Of course, with the unknown elements we have no idea if they would be useful. For all we know those elements may be more revolutionary than anything known to man – then they may be worthless or even so dangerous that we will never make anymore than the very first time.
However, even if this were not the case I am sure it would be valuable just for study. If you had some previously unknown element in your posession I can assure you that you could make money. It may be worthless to mass produce or make as a ring, but that is a different question.

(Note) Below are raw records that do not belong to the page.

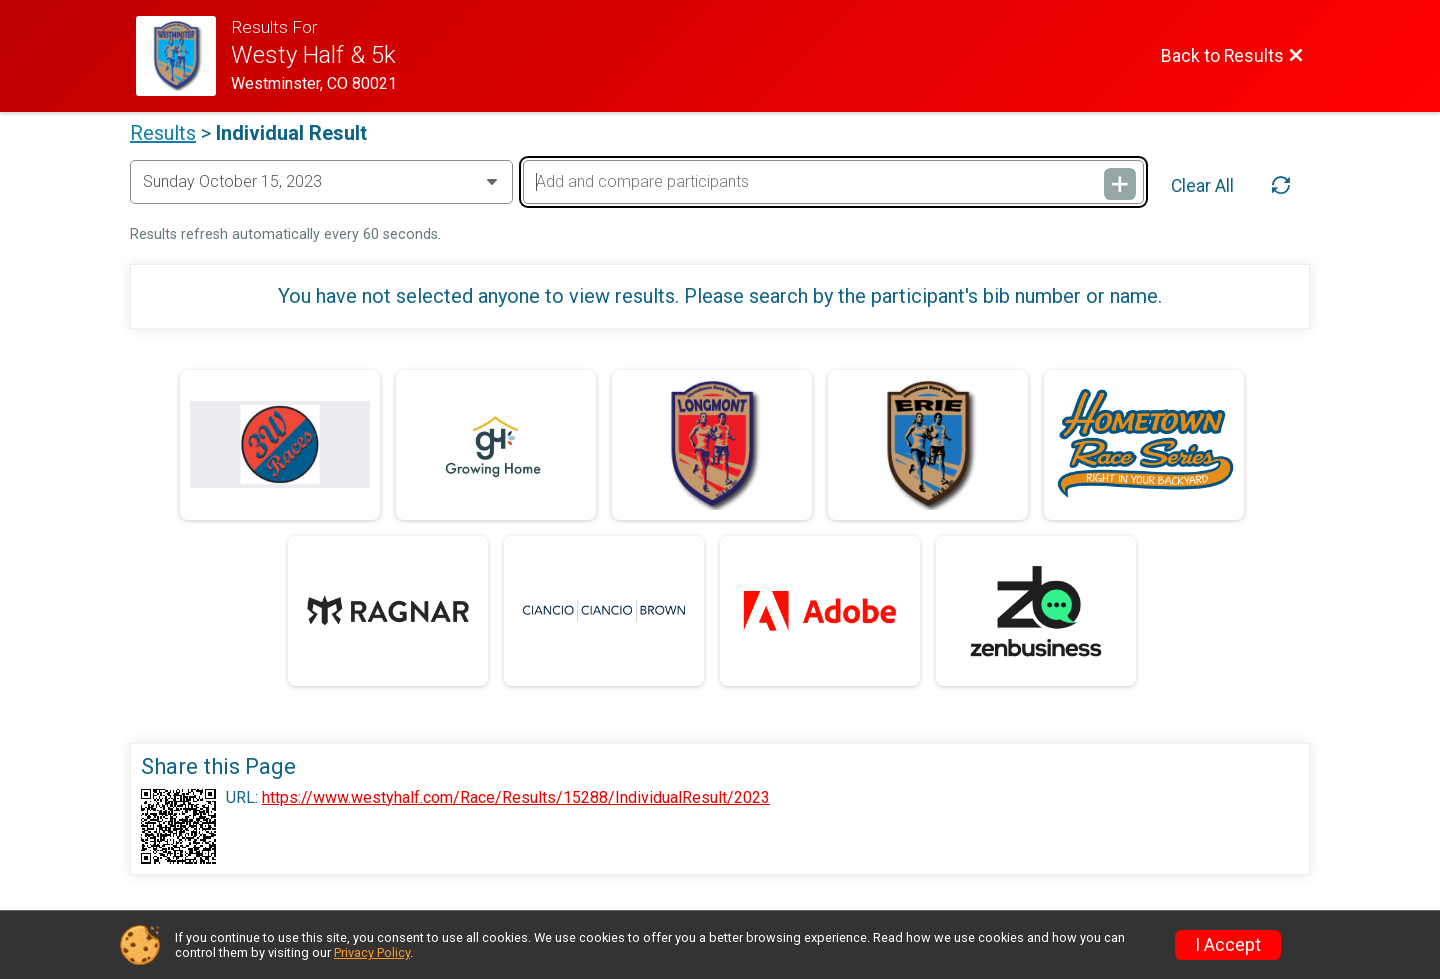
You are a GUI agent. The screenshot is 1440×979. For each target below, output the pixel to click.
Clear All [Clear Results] (1202, 186)
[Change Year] (321, 182)
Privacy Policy (372, 952)
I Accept (1228, 945)
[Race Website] (183, 56)
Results (163, 133)
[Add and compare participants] (833, 182)
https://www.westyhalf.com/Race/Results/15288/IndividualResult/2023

Heh, I also bet you could get a bundle from e-baying the name of the new element too 🙂
H Beam Piper’s short story Omnilingual is built on the premise that the universality of the periodic table would make it a Rosetta Stone for alien languages, and happens to be a fun read if you can find it.
rick,
Here’s an article on your mystery metal.
It’s now called Roentgenium. They synthesized it in 1994. Apparently it would be quite a bit like gold if it weren’t for that fact that its maximum half-life is 3.6 seconds.
If one seeks some philosophy lesson from the table, it can be the following: stability is the reason for existence. Combinatorics can provide us with a huge number of combinations, but most of them are not viable. And laws of stability often create some system, they are not random or opportunist. In biology this concept is known as nomogenesis, it governs variability of life forms and is dual and complementary to Darwinism. Really, it refutes Darwinism as it is taught in Western universities.